Cook: Grill, roast, or smoke the pork as desired until it reaches an internal temperature of 145°F (63°C).
Tips for Perfect Pork
Balance Flavors: The combination of herbs and spices in this rub offers a harmonious blend of savory, spicy, and aromatic notes.
Customize Heat: Adjust the amount of chili powder to suit your preferred spice level.
Versatility: This rub isn’t just for pork—try it on chicken or roasted vegetables for an extra kick.
Modern Harvest
This pork rub recipe is designed to enhance the natural flavors of the meat while providing a delightful aromatic experience. It’s easy to prepare and can elevate your grilling game to the next level.
For more grilling tips and recipes, visit https://barbecueblueprint.com.
Storage & Shelf Life
Store any leftover rub in an airtight container, such as a glass jar or a resealable plastic bag, and keep it in a cool, dry place. When stored properly, the rub can maintain its potency for up to 6 months. However, for the best flavor, it’s recommended to use it within 3 months. Always label your container with the date of preparation to keep track of its freshness.
Serving Suggestions
This versatile pork rub isn’t limited to just pork. Here are some ideas to get the most out of your spice blend:
Pork Chops: Apply the rub generously to both sides of the chops and let them sit for at least 30 minutes before grilling or pan-searing.

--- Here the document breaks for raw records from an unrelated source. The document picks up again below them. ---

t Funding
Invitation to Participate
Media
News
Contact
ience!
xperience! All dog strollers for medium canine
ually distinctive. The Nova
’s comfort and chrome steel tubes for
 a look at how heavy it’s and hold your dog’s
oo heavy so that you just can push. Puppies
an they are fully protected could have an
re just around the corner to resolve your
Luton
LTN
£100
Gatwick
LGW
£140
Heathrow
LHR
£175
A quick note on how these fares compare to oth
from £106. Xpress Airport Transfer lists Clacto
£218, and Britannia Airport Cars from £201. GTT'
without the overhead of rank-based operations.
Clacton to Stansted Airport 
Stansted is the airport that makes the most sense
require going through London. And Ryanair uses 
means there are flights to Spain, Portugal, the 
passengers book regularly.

Pork Tenderloin: Coat the tenderloin with the rub, wrap it in plastic wrap, and refrigerate for a few hours or overnight before roasting.

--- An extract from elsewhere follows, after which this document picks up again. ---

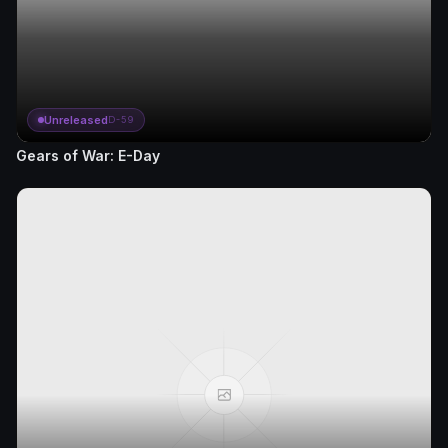
Unreleased
D-59
Gears of War: E-Day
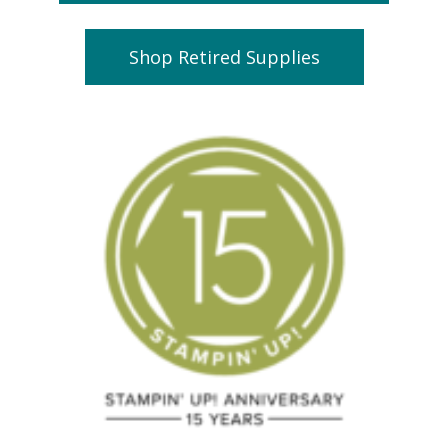
Shop Retired Supplies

Ribs: Massage the rub into the ribs, wrap them in foil, and let them marinate overnight in the refrigerator. Slow-cook or smoke them the next day for maximum flavor.
Chicken: This rub also works well with chicken thighs or breasts. Apply it as you would with pork and adjust cooking times accordingly.
Vegetables: Sprinkle the rub over vegetables like sweet potatoes, carrots, or cauliflower before roasting to add a spicy kick.
Cooking Tips
Marination Time: While a 30-minute marination can impart flavor, allowing the rub to sit on the meat overnight in the refrigerator will enhance the taste significantly.
Cooking Temperature: Ensure your pork reaches an internal temperature of 145°F (63°C) for safe consumption. Use a meat thermometer for accuracy.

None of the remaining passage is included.